Le NGEU a été mis en œuvre par le biais de plans nationaux de relance et de résilience, fondés sur l’article 175 du TFUE, qui suivent une certaine logique ascendante, les pays de l’UE proposant des projets qui sont ensuite approuvés par la Commission et le Conseil. Cette approche garantit l’appropriation par les États membres et une répartition équitable des moyens. Pour la défense aérienne, il n’est pas nécessaire de s’appuyer sur l’article 175 du TFUE comme dispositif de répartition. Au contraire, le cadre PESCO prévu à l’article 46 du TUE offre le cadre approprié pour que la Commission et les pays de l’UE décident quels systèmes doivent être acquis par le biais d’achats conjoints, ou lesquels doivent continuer à être acquis par les États membres – une décision qui devrait être guidée par des considérations de rentabilité.
Conclusions
La perception accrue de la menace a modifié le sentiment en Europe et le renforcement des capacités de défense a pris de l’importance dans de nombreux pays. Les sondages indiquent également que les citoyens souhaitent que l’UE joue un rôle plus important dans la défense. Il n’est donc pas surprenant que l’initiative allemande visant à créer un système européen de défense aérienne (ESSI) ait été saluée et approuvée par plus de 20 pays européens. Cependant, la France et l’Italie en particulier ont exprimé certaines réserves à l’égard de l’initiative, même si une certaine convergence stratégique est devenue visible en 2023.
Un financement conjoint par l’emprunt de l’UE serait approprié pour renforcer la défense aérienne européenne. Ce financement peut être justifié par le fait que la défense aérienne est un secteur de la défense aérienne qui présente des externalités et des retombées importantes. Le financement par l’emprunt est approprié dans la mesure où le développement d’un système de défense aérienne nécessite des coûts initiaux élevés. Un tel financement par l’emprunt pourrait suivre un modèle proche de celui de NGEU. Une telle construction juridique serait défendable.

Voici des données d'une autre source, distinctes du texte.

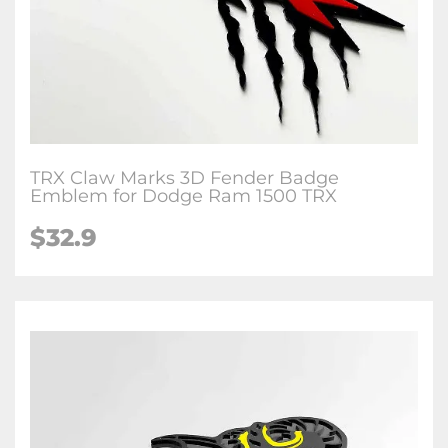
TRX Claw Marks 3D Fender Badge
Emblem for Dodge Ram 1500 TRX
$32.9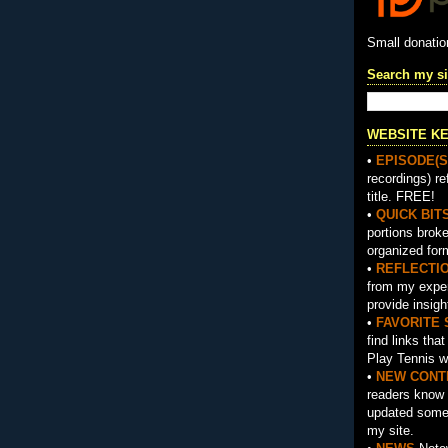
Small donati
Search my si
WEBSITE K
•
EPISODE(S
recordings) re
title. FREE!
•
QUICK BIT
portions brok
organized for
•
REFLECTI
from my exper
provide insigh
•
FAVORITE 
find links tha
Play Tennis w
•
NEW CONT
readers know 
updated somet
my site.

Les décideurs politiques devraient agir rapidement pour mettre en place un programme européen de dette de cette ampleur afin de renforcer la sécurité européenne dans un esprit de solidarité entre les pays européens. Cela permettrait de libérer des ressources budgétaires nationales pour d’autres systèmes de défense dont le besoin est urgent. L’ESSI devrait être ajusté pour tenir compte des préoccupations justifiées en matière de politique industrielle et pour soutenir la recherche et développement dans le domaine de l’interopérabilité des systèmes et de l’amélioration de la technologie européenne en matière de défense aérienne. Enfin, les décideurs politiques doivent trouver des moyens d’inclure les membres non européens de l’ESSI dans cet effort. Dans l’ensemble, l’endettement de l’UE permettrait de faire progresser considérablement les efforts de défense européens dans un environnement de sécurité très menaçant. Le financement conjoint de la dette de l’UE internaliserait les principales externalités de sécurité de la défense aérienne, serait compatible avec les traités et politiquement très bienvenu, tout cela sans nuire aux objectifs de la politique industrielle de l’UE.